Benedicto Gil González

Coadjutor (1917-1983)

Nacimiento: Monleras (Salamanca), 6 de marzo de 1917
Profesión religiosa: San José del Valle, 8 de septiembre de 1936
Defunción: Utrera, 18 de febrero de 1983

Nace en el pueblecito salmantino de Monleras en el seno de una familia campesina, profundamente cristiana. En septiembre de 1931 ingresa en el aspirantado de Montilla. Pasa después a San José del Valle para hacer durante el curso 1935-1936 el noviciado, que cierra con la profesión religiosa el 8 de septiembre de 1936, y en los tres cursos siguientes estudia filosofía, mientras dura la Guerra Civil.

El trienio de prácticas pedagógicas (1939-1942) lo pasa entre Écija y Sevilla-Triana, donde hace su profesión perpetua. Pero en las pruebas de estos años mide sus fuerzas y, aconsejado por sus formadores, decide dejar los estudios eclesiásticos y seguir en la Congregación como salesiano coadjutor.

Y desde ahora, siempre como maestro y asistente, recorrerá parte de la geografía andaluza salesiana: Málaga, Cádiz, Sevilla-Trinidad, Algeciras, Puebla de la Calzada y Campano. Por último, ya bastante enfermo, pasa unos meses en Carmona (1981), rumbo hacia Utrera, su morada definitiva.

La figura de Benedicto llama la atención por su sencillez, rayana en la ingenuidad, y por su afabilidad.
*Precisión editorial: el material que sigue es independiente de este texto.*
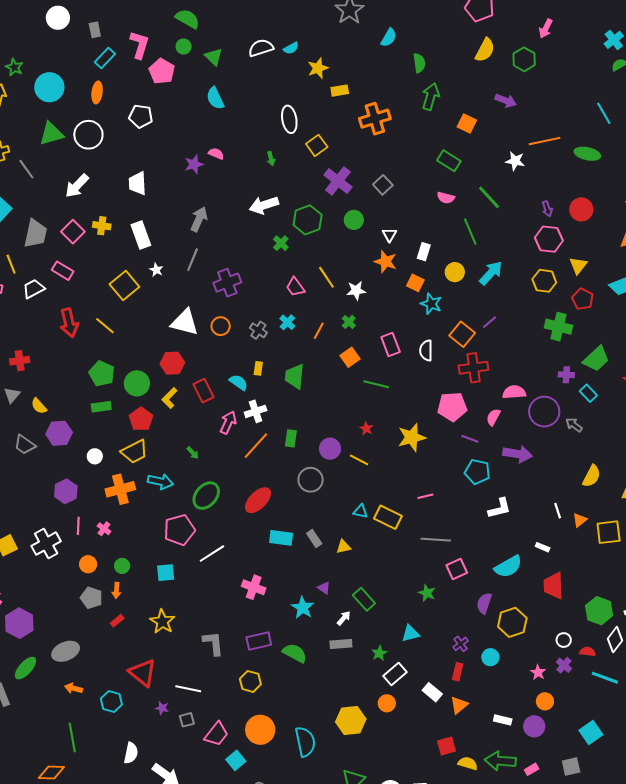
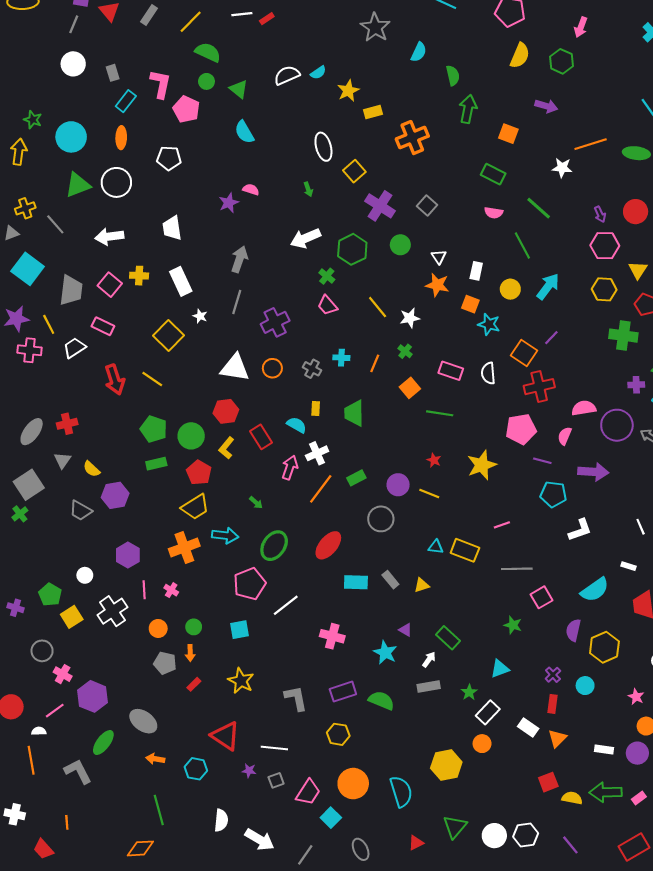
white arrow: (77, 186) -> (109, 237), turned 44
pink trapezoid: (295, 287) -> (328, 305), moved
cyan cross: (287, 322) -> (341, 358), turned -35
pink rectangle: (391, 345) -> (451, 371), turned -45
green rectangle: (291, 438) -> (356, 478), turned 60
white circle: (95, 456) -> (85, 575), moved
gray ellipse: (66, 651) -> (143, 721), turned 64

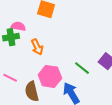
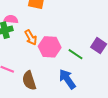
pink hexagon: (50, 76) -> (50, 47), moved

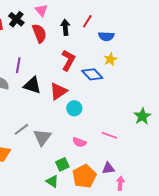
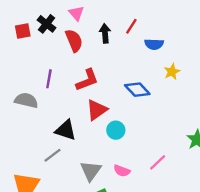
yellow star: (110, 59) -> (172, 72), moved
red L-shape: (68, 60) -> (87, 80), moved, turned 40
black triangle: (32, 85) -> (66, 130), moved
pink line: (109, 135) -> (158, 162), turned -63
gray triangle: (42, 137) -> (91, 171), moved

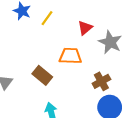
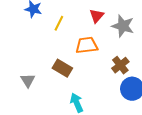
yellow line: (47, 18) -> (59, 23), moved

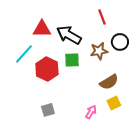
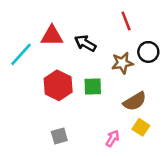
black arrow: (69, 35) -> (85, 43), size x0.7
cyan line: (24, 54) -> (21, 54), moved
green square: (72, 60) -> (93, 87), moved
yellow square: (114, 103) -> (141, 127), turned -32

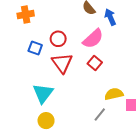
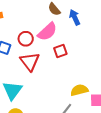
pink semicircle: (93, 39) -> (47, 32), moved
red square: (95, 63) -> (60, 51), moved, turned 32

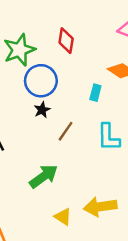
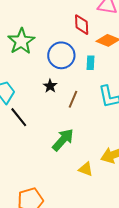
red diamond: (66, 41) -> (82, 25), moved
blue circle: (41, 81) -> (61, 55), moved

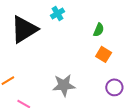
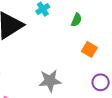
green semicircle: (99, 30) -> (76, 20), moved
Es el típico hombre bueno que pasa, como de puntillas, por todas partes. Se gana el cariño de todos por su talante juvenil y abierto. Servicial en extremo, goza con hacer el bien a todos y saberse útil a los demás. No se le oye nunca una palabra de queja, de censura contra nadie. Por el contrario, agradece siempre el más mínimo servicio que se le presta. Esto se puso bien de manifiesto cuando, al progresar su enfermedad, se quedó casi ciego. ¡Con qué humildad aceptaba su situación y sabía ofrecer a Dios el sacrificio de su vida!

Trabajador incansable, nunca se negó a tarea alguna que él pudiera realizar. Tenía facilidad para el aprendizaje de idiomas y se diplomó en francés. Desde entonces, la clase de francés fue para él el yunque donde se forjó su personalidad de educador, escuela donde aprendió a santificarse.

Fue un salesiano con un amor entrañable a su vocación, a la Congregación, a Don Bosco y a María Auxiliadora. Hombre de fe inconmovible, supo manifestarla en obras más que en palabras. Fue de aquellos que hacen y no dicen.

Se fue silenciosamente, víctima de un fulminante ataque diabético. Ese mismo curso había sido enviado a Utrera en busca de tranquilidad. Falleció el 18 de febrero de 1983, a los 65 años.